Create a question before class, one that asks who, what, when, where, why but also asks a larger contextual question. Students have five minutes to write down their answers. They can use their notes/textbook/handouts, etc. At the end of the timed writing period you can call on a few students to explain their answers.
Make a set of four to five questions. Divide class into small groups, the smaller the better. Tell groups to pick one person to write the group’s answer down. Assign one question to each group and give them 3 to 5 minutes to answer the question in their group. It’s okay if more than one group is assigned the same question. After it’s clear that all groups have finished answering the question either have each group send one person to the white board to write their answer OR call on each group to answer the question. If more than one group answered the same question, follow-up by asking the other group if they have anything to add to the first group’s response. You can use questions from the textbook usually found at the end of the chapter or make up your own.
Take a longer reading and break it up by chapter or section. Place students in 4-5 member groups and assign each group one section of the reading. They can answer a discussion question, create a list of major themes, or simply make an outline of the narrative or argument. At the end of the working time, have each group ‘teach’ their section to the rest of the class.
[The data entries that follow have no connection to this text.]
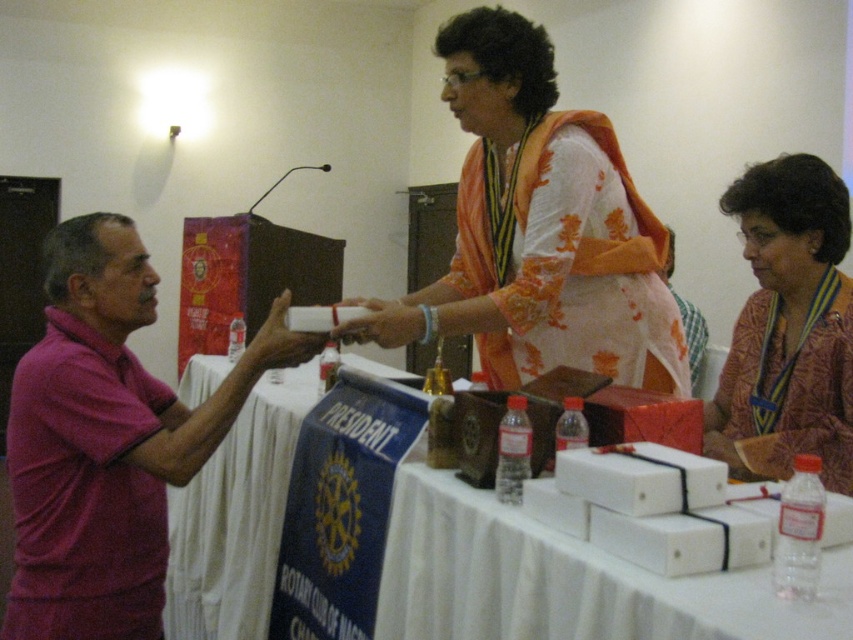 Which is more to the right, patterned fabric scarf at upper right or matte white remote at center?

Positioned to the right is patterned fabric scarf at upper right.

Between patterned fabric scarf at upper right and matte white remote at center, which one has more height?

patterned fabric scarf at upper right is taller.

Which is in front, point (811, 339) or point (421, 324)?

Point (811, 339) is more forward.

I want to click on patterned fabric scarf at upper right, so click(x=788, y=326).

Who is taller, pink shirt at left or matte white remote at center?

Standing taller between the two is pink shirt at left.

Is point (132, 328) less distant than point (370, 312)?

Yes, it is in front of point (370, 312).

Locate an element on the screen. Image resolution: width=853 pixels, height=640 pixels. pink shirt at left is located at coordinates (97, 445).

Which of these two, patterned fabric scarf at upper right or matte white box at center, stands taller?

patterned fabric scarf at upper right

Can you confirm if patterned fabric scarf at upper right is taller than matte white box at center?

Indeed, patterned fabric scarf at upper right has a greater height compared to matte white box at center.

You are a GUI agent. You are given a task and a screenshot of the screen. Output one action in this format:
    pyautogui.click(x=<x>, y=<y>)
    Task: Click on the patterned fabric scarf at upper right
    
    Given the screenshot: What is the action you would take?
    pyautogui.click(x=788, y=326)

Locate an element on the screen. patterned fabric scarf at upper right is located at coordinates (788, 326).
Have students make timelines based on lecture or reading topics, while also researching and adding context both in the same region/state/nation and elsewhere in the world. They can do this in small groups. Call on each group and ask them to fill in a blank on the timeline.
Begin with a big idea. For example: “which issue was the most important to the start of the American Revolution?” Have the class create a long list while you write the answers on the whiteboard. Then, by a show of hands, start eliminating the reasons that get the least votes. Do this for the whole list. Continue, round after round, until you get down to two, then tell students that they need to unanimously agree on one in order to “win.” (The ‘win’ is up to you – bonus points, candy, etc). Students have to persuade each other to get them to agree with their position. At the end, make sure to sum it all up - what’s missing, what should be added back, what issues were working in tandem, etc.
Make cards that assign each student a character or point of view from an assigned reading. Give all the characters a task (they’re on a jury and need to make a decision, they need to decide whether to unionize, join the army, etc.) Have the characters present their position and explain the reasons why they are acting in a certain way.